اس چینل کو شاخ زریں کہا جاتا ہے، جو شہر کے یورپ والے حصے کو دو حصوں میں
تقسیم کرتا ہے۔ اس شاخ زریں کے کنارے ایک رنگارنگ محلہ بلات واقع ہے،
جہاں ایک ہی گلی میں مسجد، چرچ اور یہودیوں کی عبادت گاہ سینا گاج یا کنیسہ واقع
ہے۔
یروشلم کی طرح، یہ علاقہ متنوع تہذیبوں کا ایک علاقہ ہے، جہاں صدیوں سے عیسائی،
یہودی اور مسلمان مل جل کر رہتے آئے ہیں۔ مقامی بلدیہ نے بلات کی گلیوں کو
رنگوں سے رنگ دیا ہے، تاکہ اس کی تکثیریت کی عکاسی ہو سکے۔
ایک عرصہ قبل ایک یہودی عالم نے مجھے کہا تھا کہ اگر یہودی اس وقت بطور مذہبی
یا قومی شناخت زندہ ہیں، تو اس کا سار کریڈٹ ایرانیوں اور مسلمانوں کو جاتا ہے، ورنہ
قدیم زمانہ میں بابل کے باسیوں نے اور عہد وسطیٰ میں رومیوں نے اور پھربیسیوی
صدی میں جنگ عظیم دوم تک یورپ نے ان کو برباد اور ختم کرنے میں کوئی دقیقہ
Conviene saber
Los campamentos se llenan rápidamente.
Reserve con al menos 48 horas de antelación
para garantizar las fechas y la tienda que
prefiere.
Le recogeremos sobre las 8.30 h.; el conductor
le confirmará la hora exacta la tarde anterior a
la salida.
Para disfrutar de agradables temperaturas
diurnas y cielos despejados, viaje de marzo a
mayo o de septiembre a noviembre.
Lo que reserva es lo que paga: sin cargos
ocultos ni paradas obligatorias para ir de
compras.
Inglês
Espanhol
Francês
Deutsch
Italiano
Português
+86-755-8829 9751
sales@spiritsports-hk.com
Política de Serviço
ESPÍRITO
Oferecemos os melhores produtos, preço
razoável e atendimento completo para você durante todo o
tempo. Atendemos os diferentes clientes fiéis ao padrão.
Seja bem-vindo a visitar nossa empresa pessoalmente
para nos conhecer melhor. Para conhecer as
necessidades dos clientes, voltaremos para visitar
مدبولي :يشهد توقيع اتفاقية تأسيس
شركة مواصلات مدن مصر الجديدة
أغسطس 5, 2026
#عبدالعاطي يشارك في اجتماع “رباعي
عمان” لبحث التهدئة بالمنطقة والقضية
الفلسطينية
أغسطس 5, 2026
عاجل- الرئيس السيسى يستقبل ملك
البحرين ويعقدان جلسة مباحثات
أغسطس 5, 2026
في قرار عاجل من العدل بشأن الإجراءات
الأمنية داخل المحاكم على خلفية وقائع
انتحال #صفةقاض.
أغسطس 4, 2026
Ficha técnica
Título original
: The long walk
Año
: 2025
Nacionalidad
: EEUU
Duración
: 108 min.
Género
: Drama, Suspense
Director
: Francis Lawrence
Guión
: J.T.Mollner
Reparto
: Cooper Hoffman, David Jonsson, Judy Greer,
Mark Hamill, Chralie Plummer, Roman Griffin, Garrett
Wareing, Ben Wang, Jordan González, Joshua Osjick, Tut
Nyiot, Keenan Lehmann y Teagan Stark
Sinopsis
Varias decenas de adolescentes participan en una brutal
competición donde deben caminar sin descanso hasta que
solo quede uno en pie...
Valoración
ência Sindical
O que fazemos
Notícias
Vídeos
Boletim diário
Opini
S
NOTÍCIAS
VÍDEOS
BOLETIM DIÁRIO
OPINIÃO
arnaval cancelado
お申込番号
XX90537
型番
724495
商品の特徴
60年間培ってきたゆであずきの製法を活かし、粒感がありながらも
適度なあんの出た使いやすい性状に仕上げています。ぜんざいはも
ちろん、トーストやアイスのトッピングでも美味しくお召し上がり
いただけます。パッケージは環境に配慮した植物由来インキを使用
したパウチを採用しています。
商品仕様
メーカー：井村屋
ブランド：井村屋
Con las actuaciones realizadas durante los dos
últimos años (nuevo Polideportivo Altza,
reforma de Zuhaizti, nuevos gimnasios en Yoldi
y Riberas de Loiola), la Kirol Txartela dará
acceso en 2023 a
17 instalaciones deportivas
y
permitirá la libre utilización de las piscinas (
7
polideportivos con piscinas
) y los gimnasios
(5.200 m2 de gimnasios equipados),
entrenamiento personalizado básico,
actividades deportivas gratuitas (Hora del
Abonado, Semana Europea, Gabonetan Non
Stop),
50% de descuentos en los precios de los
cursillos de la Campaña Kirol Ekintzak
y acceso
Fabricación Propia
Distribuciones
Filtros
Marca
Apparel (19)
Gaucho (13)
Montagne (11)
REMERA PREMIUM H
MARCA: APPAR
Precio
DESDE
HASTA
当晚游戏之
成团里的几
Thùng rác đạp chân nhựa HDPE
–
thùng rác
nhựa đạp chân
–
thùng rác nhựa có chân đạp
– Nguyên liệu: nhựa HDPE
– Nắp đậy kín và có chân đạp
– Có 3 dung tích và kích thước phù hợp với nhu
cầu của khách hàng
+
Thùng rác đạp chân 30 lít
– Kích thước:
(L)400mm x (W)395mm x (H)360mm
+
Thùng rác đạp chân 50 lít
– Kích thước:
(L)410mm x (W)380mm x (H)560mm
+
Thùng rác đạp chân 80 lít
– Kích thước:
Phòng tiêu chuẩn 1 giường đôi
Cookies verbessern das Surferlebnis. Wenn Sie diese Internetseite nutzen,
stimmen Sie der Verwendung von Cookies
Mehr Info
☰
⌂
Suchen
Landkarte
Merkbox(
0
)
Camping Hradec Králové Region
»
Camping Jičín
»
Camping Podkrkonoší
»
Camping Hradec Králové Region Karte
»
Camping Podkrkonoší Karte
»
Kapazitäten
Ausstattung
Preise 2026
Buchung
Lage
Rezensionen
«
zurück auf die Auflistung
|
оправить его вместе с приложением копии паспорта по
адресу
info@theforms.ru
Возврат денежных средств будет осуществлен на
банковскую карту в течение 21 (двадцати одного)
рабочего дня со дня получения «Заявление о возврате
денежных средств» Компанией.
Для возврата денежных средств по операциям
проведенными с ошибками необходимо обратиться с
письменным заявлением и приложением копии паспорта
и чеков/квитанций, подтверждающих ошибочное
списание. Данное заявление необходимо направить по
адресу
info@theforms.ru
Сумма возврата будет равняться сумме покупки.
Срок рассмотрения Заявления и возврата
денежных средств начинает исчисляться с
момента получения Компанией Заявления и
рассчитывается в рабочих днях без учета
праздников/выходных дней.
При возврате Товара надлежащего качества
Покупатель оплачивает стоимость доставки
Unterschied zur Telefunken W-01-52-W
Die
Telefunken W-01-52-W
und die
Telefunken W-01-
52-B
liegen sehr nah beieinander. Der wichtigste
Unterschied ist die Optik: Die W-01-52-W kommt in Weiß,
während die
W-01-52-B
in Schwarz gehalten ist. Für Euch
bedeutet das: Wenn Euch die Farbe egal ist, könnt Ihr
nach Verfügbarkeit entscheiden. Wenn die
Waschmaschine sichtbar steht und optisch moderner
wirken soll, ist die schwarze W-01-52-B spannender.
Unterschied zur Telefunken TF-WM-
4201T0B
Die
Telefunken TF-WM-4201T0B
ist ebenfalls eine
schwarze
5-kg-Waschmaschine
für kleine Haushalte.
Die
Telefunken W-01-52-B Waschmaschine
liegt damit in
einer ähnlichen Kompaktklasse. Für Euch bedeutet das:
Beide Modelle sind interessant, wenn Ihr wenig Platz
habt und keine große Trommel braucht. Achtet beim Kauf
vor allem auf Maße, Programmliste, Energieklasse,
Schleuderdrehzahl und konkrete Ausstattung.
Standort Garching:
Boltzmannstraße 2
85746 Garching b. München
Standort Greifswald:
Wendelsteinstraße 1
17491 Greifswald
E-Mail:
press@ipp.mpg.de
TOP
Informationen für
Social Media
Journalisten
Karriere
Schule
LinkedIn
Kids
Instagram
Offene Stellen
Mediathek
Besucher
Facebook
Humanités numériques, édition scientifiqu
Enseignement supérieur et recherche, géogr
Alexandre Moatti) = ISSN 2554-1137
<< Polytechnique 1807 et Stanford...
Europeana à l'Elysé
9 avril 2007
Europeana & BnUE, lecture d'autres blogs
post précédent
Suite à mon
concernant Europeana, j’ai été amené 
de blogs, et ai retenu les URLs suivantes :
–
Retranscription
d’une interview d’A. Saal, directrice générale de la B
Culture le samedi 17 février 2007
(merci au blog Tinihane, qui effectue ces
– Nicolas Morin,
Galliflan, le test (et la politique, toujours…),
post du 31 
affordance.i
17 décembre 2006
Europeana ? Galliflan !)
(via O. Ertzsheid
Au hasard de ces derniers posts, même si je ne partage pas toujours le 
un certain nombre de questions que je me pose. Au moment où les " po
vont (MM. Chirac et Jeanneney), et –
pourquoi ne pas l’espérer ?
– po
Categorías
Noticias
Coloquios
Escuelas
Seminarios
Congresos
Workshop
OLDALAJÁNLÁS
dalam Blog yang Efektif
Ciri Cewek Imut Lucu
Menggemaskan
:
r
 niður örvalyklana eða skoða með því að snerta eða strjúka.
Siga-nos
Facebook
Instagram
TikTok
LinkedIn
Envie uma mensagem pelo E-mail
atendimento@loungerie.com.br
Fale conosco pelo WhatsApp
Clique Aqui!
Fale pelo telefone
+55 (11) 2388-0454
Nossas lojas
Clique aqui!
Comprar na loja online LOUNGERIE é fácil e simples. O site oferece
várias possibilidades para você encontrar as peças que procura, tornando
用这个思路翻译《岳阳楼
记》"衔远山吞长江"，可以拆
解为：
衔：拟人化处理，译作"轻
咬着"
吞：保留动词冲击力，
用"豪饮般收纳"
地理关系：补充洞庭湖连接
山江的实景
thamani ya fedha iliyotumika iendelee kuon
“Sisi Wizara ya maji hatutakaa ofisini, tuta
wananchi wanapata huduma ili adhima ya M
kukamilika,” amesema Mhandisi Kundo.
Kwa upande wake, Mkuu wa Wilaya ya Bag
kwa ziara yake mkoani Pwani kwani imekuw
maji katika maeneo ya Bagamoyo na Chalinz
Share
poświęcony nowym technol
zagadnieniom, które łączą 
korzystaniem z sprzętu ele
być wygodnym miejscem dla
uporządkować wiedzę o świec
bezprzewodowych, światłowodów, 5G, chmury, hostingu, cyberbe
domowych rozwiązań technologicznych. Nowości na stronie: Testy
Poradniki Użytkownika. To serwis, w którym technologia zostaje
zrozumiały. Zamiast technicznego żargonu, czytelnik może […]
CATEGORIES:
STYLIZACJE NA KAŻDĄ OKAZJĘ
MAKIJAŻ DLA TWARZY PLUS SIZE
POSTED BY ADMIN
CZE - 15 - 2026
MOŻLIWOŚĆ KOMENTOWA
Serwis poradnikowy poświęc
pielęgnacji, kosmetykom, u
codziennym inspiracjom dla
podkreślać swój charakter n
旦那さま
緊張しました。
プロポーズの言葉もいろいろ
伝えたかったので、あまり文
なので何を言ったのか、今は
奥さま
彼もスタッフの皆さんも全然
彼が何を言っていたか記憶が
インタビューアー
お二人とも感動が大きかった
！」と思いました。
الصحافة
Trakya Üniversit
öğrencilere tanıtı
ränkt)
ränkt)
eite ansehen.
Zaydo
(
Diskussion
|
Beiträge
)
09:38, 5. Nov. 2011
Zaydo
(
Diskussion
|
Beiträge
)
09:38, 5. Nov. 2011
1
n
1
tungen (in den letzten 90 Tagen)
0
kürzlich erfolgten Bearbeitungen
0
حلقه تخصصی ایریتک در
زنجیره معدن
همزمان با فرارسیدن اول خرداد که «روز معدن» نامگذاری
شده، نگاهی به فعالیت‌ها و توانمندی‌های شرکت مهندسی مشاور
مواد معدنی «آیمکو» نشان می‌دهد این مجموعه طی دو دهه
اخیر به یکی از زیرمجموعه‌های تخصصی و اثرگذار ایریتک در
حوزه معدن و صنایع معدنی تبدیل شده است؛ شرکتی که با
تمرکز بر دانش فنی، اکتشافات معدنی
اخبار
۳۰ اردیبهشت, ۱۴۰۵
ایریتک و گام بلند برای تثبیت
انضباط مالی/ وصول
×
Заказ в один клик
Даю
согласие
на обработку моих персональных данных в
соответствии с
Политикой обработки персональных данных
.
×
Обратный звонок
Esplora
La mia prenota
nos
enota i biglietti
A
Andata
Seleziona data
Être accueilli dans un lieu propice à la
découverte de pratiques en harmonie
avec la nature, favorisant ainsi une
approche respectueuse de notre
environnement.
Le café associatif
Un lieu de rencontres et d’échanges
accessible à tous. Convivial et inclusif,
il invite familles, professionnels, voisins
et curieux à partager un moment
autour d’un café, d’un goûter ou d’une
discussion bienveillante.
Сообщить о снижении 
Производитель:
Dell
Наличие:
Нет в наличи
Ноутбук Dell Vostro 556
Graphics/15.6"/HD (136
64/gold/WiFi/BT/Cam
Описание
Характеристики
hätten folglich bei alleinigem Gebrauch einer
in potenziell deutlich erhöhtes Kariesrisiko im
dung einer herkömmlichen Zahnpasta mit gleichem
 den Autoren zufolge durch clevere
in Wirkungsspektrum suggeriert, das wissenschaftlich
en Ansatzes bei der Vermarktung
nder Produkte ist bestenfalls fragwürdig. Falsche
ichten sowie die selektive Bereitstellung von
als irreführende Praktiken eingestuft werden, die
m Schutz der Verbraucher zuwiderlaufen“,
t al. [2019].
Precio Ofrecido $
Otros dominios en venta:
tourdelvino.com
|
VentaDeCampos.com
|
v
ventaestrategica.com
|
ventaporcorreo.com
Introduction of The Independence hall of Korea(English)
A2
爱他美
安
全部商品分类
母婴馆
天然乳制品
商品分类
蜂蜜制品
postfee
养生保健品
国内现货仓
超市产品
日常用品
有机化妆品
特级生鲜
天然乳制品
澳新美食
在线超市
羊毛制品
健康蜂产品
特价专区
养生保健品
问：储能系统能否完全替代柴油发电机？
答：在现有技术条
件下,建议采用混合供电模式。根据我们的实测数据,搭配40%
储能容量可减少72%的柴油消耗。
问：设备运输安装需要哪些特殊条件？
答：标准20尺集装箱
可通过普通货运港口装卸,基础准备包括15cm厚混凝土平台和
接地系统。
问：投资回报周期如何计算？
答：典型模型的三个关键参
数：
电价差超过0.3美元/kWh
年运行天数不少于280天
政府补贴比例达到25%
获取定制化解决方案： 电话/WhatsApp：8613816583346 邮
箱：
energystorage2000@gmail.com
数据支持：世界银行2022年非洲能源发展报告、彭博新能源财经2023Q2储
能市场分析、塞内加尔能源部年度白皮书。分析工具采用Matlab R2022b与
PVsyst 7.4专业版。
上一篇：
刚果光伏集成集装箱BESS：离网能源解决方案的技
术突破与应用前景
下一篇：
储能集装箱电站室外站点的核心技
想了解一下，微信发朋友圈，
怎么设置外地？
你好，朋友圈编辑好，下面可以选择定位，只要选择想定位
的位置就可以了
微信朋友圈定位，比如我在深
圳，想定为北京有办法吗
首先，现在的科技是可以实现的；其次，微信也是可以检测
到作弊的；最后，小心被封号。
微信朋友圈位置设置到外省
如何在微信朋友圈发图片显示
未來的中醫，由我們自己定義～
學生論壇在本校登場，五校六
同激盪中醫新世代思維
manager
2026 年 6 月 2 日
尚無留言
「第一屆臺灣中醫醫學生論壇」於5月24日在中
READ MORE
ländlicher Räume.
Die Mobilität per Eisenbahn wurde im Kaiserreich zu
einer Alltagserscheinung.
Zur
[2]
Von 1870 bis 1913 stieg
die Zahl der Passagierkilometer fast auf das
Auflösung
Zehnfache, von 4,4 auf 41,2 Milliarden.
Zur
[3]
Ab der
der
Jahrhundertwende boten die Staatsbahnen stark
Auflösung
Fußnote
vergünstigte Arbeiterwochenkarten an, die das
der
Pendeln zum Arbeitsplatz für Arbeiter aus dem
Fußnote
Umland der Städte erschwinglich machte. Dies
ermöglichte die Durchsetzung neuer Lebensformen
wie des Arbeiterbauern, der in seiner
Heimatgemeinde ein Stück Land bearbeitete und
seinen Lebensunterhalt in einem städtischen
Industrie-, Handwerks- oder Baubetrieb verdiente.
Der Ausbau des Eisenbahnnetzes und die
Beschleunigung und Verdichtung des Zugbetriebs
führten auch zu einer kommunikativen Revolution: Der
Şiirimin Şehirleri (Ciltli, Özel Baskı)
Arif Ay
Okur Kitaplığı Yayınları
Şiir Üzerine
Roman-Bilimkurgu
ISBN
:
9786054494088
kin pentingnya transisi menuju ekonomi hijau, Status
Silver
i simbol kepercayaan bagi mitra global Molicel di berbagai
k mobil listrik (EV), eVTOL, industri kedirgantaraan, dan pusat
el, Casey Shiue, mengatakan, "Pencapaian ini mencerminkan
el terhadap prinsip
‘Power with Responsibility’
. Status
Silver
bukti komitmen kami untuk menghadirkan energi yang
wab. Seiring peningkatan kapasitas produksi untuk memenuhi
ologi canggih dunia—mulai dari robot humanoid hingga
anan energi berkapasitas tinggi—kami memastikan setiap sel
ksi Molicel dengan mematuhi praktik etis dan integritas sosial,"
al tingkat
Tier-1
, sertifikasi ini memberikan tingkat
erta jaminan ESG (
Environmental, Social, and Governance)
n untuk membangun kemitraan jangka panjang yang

▸ WHAT IS REQUIRED: Between the first line of the entries above and the line with "ایک عرصہ قبل", both included, copy every line exactly and nothing outside that range.

▸ OUTPUT OF THE EXERCISE:
اس چینل کو شاخ زریں کہا جاتا ہے، جو شہر کے یورپ والے حصے کو دو حصوں میں
تقسیم کرتا ہے۔ اس شاخ زریں کے کنارے ایک رنگارنگ محلہ بلات واقع ہے،
جہاں ایک ہی گلی میں مسجد، چرچ اور یہودیوں کی عبادت گاہ سینا گاج یا کنیسہ واقع
ہے۔
یروشلم کی طرح، یہ علاقہ متنوع تہذیبوں کا ایک علاقہ ہے، جہاں صدیوں سے عیسائی،
یہودی اور مسلمان مل جل کر رہتے آئے ہیں۔ مقامی بلدیہ نے بلات کی گلیوں کو
رنگوں سے رنگ دیا ہے، تاکہ اس کی تکثیریت کی عکاسی ہو سکے۔
ایک عرصہ قبل ایک یہودی عالم نے مجھے کہا تھا کہ اگر یہودی اس وقت بطور مذہبی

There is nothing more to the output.